Analytics: Analyzing “Big Data”

by on Apr.09, 2010, under Meeting Notes

The panel on “Analyzing Big Data” at the SDForum Analytics Conference on “The Analytics Revolution” included representatives of two companies that analyze data on a petabyte scale (Joydeep Sen Sarma, Facebook and Joshua Klahr, Yahoo!) and two software companies that stand behind open source infrastructure components that are often used to build analytics platforms (Amr Awadalla, Cloudera/Hadoop and James Phillips, Northscale/Memcached and Membase).  The moderator, Owen Thomas of VentureBeat, started off by asking the panelists whether “big data” is a Silicon Valley phenomenon that will soon spread to the Fortune 500 and the rest of the world.

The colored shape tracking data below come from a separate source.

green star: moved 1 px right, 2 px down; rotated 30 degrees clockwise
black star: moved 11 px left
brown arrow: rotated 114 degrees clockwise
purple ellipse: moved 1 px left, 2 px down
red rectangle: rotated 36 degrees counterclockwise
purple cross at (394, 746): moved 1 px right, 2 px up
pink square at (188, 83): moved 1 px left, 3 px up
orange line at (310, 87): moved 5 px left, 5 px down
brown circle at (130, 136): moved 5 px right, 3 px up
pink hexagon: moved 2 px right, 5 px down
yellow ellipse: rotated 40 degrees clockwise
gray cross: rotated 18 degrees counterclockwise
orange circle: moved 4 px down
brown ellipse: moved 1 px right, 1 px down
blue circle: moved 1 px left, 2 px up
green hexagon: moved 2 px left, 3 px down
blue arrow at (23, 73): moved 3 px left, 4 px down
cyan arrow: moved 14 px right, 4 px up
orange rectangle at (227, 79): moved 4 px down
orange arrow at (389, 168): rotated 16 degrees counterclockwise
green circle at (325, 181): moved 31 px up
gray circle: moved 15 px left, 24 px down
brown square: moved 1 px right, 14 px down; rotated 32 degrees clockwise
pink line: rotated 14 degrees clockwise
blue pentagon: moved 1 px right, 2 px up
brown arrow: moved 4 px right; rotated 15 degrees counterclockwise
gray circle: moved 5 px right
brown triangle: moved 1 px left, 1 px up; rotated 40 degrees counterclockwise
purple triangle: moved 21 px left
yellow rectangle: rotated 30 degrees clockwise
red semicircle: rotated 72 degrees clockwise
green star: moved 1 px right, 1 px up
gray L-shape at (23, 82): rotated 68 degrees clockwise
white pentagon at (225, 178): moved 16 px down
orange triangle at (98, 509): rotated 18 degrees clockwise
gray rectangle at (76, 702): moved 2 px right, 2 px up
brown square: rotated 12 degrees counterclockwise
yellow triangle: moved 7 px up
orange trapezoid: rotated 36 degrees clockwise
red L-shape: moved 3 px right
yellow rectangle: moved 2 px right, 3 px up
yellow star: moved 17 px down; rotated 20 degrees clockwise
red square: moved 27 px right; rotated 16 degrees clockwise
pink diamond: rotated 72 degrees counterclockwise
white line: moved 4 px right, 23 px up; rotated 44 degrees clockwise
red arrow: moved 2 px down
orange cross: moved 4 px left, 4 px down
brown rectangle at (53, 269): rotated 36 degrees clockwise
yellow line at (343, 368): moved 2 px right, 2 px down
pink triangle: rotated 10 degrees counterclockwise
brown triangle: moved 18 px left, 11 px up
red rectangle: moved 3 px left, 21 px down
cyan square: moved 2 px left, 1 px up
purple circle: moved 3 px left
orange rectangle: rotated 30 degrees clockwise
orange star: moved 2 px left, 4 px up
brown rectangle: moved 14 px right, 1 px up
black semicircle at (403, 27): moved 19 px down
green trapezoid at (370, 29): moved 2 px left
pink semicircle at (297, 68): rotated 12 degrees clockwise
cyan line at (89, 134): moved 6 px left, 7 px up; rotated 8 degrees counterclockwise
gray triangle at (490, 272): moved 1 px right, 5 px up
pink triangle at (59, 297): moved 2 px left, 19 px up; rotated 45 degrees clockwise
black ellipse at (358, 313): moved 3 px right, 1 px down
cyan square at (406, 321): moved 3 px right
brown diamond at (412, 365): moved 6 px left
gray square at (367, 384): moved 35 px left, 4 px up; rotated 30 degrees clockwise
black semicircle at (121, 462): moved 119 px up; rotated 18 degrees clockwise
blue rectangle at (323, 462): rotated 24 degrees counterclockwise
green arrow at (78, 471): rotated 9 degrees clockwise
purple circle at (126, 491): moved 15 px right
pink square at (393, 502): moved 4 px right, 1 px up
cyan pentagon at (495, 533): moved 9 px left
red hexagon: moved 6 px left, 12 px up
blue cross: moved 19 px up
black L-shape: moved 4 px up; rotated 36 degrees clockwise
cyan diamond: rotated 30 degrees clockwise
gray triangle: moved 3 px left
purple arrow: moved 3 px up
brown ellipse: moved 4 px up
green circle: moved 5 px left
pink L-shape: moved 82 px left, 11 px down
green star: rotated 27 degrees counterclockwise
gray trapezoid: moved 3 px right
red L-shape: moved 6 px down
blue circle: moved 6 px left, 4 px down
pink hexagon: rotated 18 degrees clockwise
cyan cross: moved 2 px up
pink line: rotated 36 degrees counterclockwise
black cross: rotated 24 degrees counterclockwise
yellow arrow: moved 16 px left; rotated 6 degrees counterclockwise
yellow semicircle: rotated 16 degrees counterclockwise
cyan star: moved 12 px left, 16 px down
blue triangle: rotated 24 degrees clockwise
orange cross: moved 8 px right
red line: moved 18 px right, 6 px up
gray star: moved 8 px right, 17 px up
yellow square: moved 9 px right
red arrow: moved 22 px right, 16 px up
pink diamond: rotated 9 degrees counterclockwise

Amr Awadalla defined “big data” as 10 terabytes or more and noted that when Cloudera talks to prospective customers they often have “medium data” (less than 10 terabytes). Amr noted that individual nodes can have 4, 12, or soon even 24TB nodes.  So “medium data” problems don’t require a cluster or Hadoop at all just to deal with the size of the data.  The smallest Hadoop cluster requires three nodes. Most of Cloudera’s customers have tens to a few hundred node Hadoop clusters at the high end.  Facebook and Yahoo! have clusters with thousands of nodes.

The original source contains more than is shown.